As @siddhant mentioned, we are working on setting up our own BinderHub instance. This is mainly because we don’t have direct control over the user traffic to our site, so we can’t reliably limit the traffic we send to Binder without compromising on the user experience for our users. We hope that helps reduce the maintenance overhead for the MyBinder team.

I’d like to thank the MyBinder team on behalf of our community for providing & maintaining mybinder.org as a free service. Over 20,000 people worldwide have taken their first steps with Python & data science using Jupyter notebooks hosted on Jovian and executed on Binder. I cannot overstate how powerful it is as a beginner to be able to simply click a “Run on Binder” button and experiment with the code without having to spend hours figuring out the installation for Conda, Python, Jupyter, a bunch of libraries, especially on Windows, which is the OS most people use. The first steps into programming or data science shouldn’t be this hard, and services like Binder offer a way of making them easier.

Based on interactions with our users, we can clearly see that there are millions of people out there - in India, South-East Asia, Africa, South America, the Middle East (and of course Europe and North America) who are looking to take these first steps, and they could really use a free service like MyBinder to help them in the process. We’d love to see MyBinder grow to support 10x, 100x or 1000x the amount of traffic it is serving today - and it is truly something the worldwide data science community needs.

Here are some concrete ideas for how this can be made possible, based on our experience of using Binder over the past year:

  • Support for running a single Jupyter notebook file, apart from full Git repositories. Most people who are new to the domain of data science aren’t familiar with Git and are just looking to run a notebook.
  • Decouple the environment Docker image from the source code files, so that a new build does not have to be triggered if there’s already a built image for an environment.yml file.
  • Provide a way to mix & match environment Docker images with source files.

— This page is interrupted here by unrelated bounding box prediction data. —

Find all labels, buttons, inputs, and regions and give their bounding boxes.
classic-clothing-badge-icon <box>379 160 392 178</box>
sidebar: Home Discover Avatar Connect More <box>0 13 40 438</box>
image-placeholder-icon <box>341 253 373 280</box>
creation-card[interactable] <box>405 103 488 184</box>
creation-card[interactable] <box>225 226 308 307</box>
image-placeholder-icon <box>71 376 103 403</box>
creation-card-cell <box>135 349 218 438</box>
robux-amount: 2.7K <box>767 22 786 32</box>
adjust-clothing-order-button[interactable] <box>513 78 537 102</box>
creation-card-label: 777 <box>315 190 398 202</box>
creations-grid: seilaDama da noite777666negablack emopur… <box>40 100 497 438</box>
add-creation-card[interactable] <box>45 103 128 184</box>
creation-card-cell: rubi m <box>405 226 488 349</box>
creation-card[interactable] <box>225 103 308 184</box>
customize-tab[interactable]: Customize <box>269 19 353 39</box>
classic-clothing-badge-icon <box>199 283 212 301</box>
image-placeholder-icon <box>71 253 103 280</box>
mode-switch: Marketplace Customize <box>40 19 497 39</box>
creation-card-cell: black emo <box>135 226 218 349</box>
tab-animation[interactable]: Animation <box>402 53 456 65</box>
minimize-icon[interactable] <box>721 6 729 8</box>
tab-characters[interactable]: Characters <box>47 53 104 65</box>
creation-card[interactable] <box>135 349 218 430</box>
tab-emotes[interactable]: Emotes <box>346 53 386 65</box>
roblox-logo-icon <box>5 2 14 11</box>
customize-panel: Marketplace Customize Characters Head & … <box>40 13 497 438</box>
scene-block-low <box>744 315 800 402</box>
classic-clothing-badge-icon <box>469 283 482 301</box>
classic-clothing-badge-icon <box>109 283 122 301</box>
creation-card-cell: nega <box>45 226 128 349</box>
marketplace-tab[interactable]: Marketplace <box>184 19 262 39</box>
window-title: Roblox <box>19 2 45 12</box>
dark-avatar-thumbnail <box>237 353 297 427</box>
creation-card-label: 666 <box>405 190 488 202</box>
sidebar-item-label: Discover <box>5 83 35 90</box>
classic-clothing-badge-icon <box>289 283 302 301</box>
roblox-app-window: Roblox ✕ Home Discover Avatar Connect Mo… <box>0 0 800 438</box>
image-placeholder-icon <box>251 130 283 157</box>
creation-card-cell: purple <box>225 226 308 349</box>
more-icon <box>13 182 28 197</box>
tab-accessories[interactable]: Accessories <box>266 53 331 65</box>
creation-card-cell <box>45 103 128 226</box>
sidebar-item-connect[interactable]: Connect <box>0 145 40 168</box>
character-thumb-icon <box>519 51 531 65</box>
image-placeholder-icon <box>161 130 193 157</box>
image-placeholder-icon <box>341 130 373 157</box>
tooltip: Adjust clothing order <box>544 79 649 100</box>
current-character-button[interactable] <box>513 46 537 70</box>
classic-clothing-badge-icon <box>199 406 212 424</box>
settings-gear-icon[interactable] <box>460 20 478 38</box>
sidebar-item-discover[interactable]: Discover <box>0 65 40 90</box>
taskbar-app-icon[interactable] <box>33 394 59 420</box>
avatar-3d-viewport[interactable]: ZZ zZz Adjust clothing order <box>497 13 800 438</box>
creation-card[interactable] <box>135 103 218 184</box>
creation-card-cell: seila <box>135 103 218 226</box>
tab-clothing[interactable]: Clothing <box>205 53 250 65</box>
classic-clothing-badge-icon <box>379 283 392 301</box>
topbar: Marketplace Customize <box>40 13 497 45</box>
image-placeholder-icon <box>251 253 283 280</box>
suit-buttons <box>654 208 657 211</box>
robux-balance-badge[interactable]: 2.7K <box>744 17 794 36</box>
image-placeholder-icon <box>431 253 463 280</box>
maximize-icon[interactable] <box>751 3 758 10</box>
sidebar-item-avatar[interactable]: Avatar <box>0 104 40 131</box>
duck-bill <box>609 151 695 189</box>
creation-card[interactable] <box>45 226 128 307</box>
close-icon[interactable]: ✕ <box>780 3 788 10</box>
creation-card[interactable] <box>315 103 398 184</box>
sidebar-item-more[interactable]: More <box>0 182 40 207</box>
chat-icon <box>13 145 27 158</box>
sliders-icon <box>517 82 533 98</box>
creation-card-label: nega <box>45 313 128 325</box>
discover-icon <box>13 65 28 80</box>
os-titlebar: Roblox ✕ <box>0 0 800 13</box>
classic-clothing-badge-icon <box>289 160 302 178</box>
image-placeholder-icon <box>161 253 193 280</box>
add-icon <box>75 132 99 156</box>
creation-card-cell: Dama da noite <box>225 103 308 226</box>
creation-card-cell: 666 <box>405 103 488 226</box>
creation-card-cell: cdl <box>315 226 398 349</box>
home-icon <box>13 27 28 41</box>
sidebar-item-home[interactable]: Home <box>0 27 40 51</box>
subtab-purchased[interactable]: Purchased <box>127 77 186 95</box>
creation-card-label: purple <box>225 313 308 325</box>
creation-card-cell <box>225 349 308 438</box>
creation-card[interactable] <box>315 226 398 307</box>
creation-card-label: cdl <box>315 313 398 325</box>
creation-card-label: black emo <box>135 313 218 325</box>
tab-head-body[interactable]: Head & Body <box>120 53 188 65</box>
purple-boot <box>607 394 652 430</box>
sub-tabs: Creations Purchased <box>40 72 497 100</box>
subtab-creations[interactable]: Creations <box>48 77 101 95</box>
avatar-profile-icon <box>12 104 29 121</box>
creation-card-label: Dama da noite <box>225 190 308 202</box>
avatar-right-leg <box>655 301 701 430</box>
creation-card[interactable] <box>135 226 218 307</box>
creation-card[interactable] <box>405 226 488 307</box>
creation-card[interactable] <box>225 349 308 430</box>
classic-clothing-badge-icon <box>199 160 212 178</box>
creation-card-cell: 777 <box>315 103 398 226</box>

While what Binder currently offers is quite flexible & powerful, most people are really just looking to run a Juptyer notebook with a bunch of data science libraries pre-installed. At Jovian, we’d love to use the same Docker image for all our notebooks - not only will it avoid rebuilding but it will also save a lot of waiting time for our users.
  • Provide an easy way for companies & institutions to add their spare compute capacity to MyBinder . Consider listing Binder as an application on the AWS, Google & Azure marketplaces, so that companies can set up a Binder cluster for internal use with a few clicks, and opt-in to provide their spare capacity to MyBinder.
  • Provide an API for programmatically launching, monitoring and shutting down instances on Binder. We are currently creating Git repositories and redirecting users to MyBinder URLs constructed on our backend to support the “Run on Binder” functionality.
  • Support some way of user authentication - not only for privacy reasons but also for rate-limiting. Right now there doesn’t seem to be an easy way of preventing one user launching 100 instances on Binder.
  • Add some documentation regarding the capacity MyBinder supports and best practices for using the service for online courses etc. so companies/institutions can make a more informed choice while picking an execution platform and avoid causing disruptions to MyBinder.

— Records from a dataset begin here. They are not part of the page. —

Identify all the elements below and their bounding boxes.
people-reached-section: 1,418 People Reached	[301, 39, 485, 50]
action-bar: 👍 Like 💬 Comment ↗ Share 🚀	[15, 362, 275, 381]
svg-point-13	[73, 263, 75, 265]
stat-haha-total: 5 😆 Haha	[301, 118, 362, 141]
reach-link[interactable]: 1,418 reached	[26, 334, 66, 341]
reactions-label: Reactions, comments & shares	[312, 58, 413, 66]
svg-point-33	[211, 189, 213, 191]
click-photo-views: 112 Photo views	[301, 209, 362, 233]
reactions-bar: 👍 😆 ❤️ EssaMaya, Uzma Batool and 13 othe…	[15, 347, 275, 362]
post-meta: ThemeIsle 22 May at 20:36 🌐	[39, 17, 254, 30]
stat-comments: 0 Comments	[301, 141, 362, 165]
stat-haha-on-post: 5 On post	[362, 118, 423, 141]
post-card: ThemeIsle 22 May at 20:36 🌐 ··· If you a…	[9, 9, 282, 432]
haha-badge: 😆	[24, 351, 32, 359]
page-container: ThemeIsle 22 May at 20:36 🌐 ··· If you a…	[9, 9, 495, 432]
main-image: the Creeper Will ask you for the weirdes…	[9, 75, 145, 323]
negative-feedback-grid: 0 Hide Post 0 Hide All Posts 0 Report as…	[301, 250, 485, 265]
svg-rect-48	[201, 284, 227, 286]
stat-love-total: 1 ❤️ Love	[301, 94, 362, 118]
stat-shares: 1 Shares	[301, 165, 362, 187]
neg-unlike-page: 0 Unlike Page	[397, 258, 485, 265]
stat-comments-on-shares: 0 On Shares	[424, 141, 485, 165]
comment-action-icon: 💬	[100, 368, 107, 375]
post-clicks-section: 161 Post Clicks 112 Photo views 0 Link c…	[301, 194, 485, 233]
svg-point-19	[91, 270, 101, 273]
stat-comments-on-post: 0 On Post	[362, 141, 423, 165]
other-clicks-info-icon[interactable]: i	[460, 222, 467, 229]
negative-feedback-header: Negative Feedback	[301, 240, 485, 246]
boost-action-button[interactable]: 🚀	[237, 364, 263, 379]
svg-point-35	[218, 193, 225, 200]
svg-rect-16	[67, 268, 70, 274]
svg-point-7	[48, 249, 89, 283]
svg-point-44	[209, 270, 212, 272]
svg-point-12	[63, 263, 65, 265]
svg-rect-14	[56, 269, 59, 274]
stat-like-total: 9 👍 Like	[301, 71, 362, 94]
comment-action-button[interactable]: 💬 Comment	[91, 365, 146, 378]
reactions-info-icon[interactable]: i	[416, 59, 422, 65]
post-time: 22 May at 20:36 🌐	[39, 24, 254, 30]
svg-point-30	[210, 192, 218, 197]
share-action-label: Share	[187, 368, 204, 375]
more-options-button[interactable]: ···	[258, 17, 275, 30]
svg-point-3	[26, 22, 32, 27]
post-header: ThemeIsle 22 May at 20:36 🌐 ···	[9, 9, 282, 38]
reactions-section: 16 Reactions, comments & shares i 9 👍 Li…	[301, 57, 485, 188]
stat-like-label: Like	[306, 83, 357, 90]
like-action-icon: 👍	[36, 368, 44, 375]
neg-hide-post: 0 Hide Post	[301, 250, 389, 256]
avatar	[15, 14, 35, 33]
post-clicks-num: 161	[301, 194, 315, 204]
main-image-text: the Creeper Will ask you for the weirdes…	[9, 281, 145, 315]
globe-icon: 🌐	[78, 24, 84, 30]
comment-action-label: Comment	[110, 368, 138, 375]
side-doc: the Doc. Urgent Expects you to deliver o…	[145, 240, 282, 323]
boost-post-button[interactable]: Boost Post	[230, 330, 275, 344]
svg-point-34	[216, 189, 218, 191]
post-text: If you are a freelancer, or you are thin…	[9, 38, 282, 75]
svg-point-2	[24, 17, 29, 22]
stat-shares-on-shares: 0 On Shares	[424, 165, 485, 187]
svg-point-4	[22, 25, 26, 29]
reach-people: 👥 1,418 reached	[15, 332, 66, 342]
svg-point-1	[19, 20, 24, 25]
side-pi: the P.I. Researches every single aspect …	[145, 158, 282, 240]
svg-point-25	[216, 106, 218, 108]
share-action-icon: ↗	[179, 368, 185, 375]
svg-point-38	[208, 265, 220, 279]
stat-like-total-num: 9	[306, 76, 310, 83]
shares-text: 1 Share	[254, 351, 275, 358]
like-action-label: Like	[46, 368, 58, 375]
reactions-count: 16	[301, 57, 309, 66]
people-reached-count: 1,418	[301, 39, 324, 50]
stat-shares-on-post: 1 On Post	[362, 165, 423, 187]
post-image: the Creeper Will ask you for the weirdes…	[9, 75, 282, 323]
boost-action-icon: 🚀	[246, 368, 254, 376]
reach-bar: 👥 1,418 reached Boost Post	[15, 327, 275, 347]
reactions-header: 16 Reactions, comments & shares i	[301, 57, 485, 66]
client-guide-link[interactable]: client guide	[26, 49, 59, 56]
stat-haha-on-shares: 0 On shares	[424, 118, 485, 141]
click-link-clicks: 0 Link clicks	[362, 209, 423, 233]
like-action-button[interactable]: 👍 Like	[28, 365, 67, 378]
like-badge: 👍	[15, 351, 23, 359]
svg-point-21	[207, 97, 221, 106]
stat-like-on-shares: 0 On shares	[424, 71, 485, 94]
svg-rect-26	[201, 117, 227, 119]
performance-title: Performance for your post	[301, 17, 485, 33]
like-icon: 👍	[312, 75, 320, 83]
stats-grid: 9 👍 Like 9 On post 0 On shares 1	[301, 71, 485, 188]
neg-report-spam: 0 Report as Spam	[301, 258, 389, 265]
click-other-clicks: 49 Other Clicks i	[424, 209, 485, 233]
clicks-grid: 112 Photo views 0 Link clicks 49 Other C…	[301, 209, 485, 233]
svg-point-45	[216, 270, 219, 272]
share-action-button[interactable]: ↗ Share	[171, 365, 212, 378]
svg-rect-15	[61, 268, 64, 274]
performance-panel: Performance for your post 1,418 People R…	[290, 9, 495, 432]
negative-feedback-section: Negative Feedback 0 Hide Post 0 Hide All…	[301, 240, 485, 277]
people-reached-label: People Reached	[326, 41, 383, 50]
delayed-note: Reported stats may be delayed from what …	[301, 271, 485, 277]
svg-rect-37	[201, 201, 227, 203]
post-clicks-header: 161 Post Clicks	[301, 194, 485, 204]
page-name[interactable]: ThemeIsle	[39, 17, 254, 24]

I apologize if any of these have already been implemented, we haven’t been tracking new releases very closely. I’m sure I’m not the first to think of these, and it’s possible that most if not all of these are already on your roadmap.

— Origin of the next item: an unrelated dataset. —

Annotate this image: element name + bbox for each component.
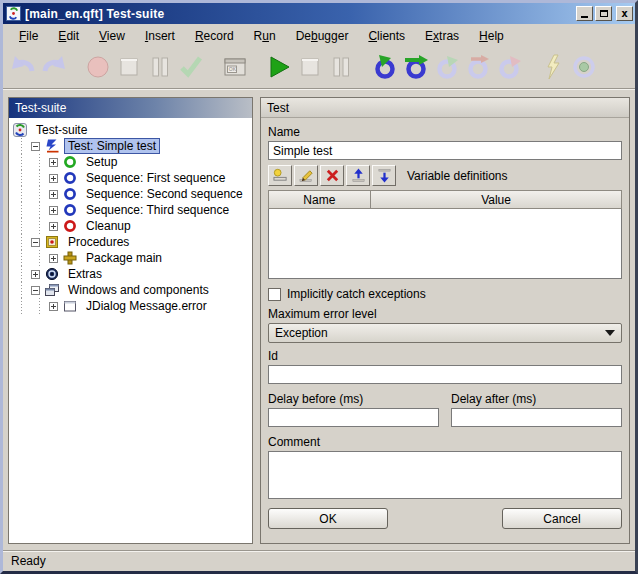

We’re a small team ourselves, but we’d love to help in any way we can. Thanks again!

Peace! :v:t2:

4 Likes
3 Likes

Hey @aakashns and @siddhant - thanks for reaching out and I hope we can work out something that works for both of our communities :sparkles:

A few responses below:

<3

This is great - one of the goals of the JupyterHub/Binder projects is to make computation more accessible to people outside of the north america/europe continents!

Us too! Our challenge is that there’s no “scaling model” for mybinder.org as it’s “just” a technical demo. So our challenge here is not one of different visions / hopes, we just have a reality that Binder has no dedicated resources right now so have to be careful about too much usage.

Thanks for coming up with some tangible ideas - we appreciate you putting in the effort to think through this and reach out.

Check out some of the ideas in this post: Tip: speed up Binder launches by pulling github content in a Binder link with nbgitpuller perhaps it would help you reduce the number of builds for repositories :+1:

We’ve discussed this before - feel free to add your thoughts etc!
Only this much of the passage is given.